In July 2019, the US economy officially entered its 121st month of expansion – the longest in history and a new record.
Now a number of forecasters believe this is coming to an end – while estimates vary, man believe that the next recession could happen within the next twelve months.
This has left cannabis industry observers and insiders speculating on what this will mean for the business. With 2019 being a year of ups and downs, will the next recession do lasting damage? Or is cannabis “recession proof”?
How Bad Will The Next Recession Be?
Like most impending downturns, predictions have ranged from a short, barely-noticeable dip to a full-on economic apocalypse.
First and foremost, it’s important to put things in perspective. It’s understandable that the size and scope of the Great Recession a decade ago has left everyone with a nasty taste in their mouth, and any talk of a future recession is going to put people on edge.
But at the end of the day, they are, fundamentally, a natural part of the market cycle. And while nobody likes them, the last one was certainly an anomaly in its severity.
So, could the next one be an absolute disaster? It’s possible.
But a number of experts like Duke University’s Campbell Harvey are predicting a much milder event. Being haunted by the specter of the late 2000’s, the public and business communities are much more highly tuned to the possibility of a recession, and are ready to act accordingly.
Compare this to a sudden, dramatic shock to the system like the one we saw a decade ago, in which everyone was caught off guard, leading to a sharp, dramatic reduction of jobs and investment.
How Well Will The Cannabis Industry Fare?
Whether it’s a mild recession or an aggressive one, the fact of the matter is that – sooner or later – it’s going to happen.
While it would be great to get some nice easy predictions based on past data, the question of whether or not the cannabis industry will be hit hard is largely a speculative one. The last major recession was over a decade ago, long before legal pot really became established.
But while we can’t rewind the tape to look at past data, we can definitely look to other, similar industries, and see how well they’ve performed historically.
Comparisons To Other Industries
When it comes to recessions, there are some industries which are seemingly “immune” to the effects (or at the very least resistant to them). Essentials like food and beverages, repairs and health services are all no-brainers.
But there are other industries on top of these that also seem immune to the pressures of a downturn as well. This includes two in particular – alcohol and tobacco – which have long have been seen as being in the same “category” as cannabis.
While smoking rates have been falling in general for decades, the sale of cigarettes doesn’t seem to decline during periods of economic hardship (many tobacco companies even do well during these periods).
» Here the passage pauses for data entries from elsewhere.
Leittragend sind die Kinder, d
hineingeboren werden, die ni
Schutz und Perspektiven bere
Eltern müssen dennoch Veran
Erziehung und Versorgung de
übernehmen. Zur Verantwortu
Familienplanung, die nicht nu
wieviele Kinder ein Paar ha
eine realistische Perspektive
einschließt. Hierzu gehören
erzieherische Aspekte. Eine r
Despite persistent comparisons, however, it’s far more appropriate to look at cannabis in the same vein as alcohol. For starters, marijuana’s potential for addiction is far smaller than tobacco’s. It also (at least for most smokers) represents an ongoing habit, repeated multiple times per day.
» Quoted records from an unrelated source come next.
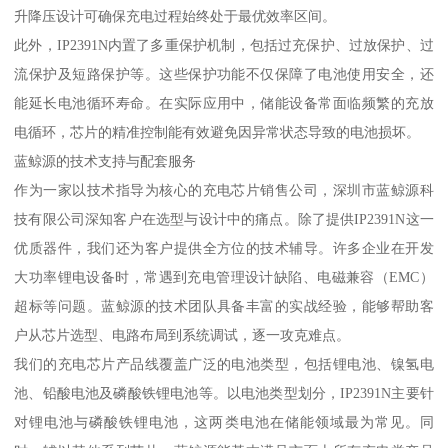
升降压设计可确保充电过程始终处于最优效率区间。
此外，IP2391N内置了多重保护机制，包括过充保护、过放保护、过
流保护及短路保护等。这些保护功能不仅保障了电池使用安全，还
能延长电池循环寿命。在实际应用中，储能设备常面临频繁的充放
电循环，芯片的精准控制能有效避免因异常状态导致的电池损坏。
蓝鲸源的技术支持与配套服务
作为一家以技术指导为核心的充电芯片销售公司，深圳市蓝鲸源科
技有限公司深知客户在选型与设计中的痛点。除了提供IP2391N这一
优质器件，我们还为客户提供全方位的技术辅导。许多企业在开发
大功率锂电设备时，常遇到充电管理设计缺陷、电磁兼容（EMC）
超标等问题。蓝鲸源的技术团队具备丰富的实战经验，能够帮助客
户从芯片选型、电路布局到系统调试，逐一攻克难点。
我们的充电芯片产品线覆盖广泛的电池类型，包括锂电池、镍氢电
池、铅酸电池及磷酸铁锂电池等。以电池类型划分，IP2391N主要针
对锂电池与磷酸铁锂电池，这两类电池在储能领域最为常见。同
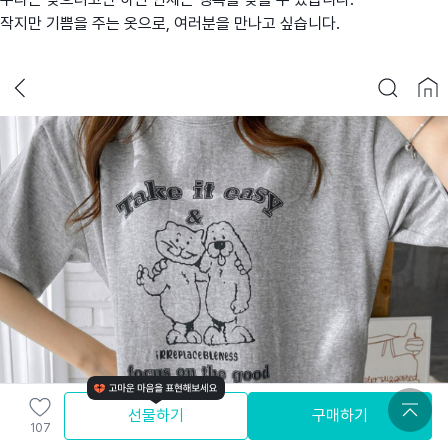
작지만 기쁨을 주는 옷으로, 여러분을 만나고 싶습니다.
스
선물하기
구매하기
공유
107
토
[트레이닝복] '개와 고양이의 시간' 트레이닝 셋업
On the other hand, THC usage tends to reflect a similar pattern to alcohol for many people – a non-habitual indulgence. Canadian statistics on cannabis use show that while the rate of daily users (a small chunk of the population) has remained unchanged since legalization, the rate of weekly and occasional users have both gone up.
And while the alcohol industry may not be recession “proof”, it’s certainly shown itself to be resilient. During the Great Recession, alcohol was one of the few industries to sustain growth, both during the recession itself and in the years afterwards.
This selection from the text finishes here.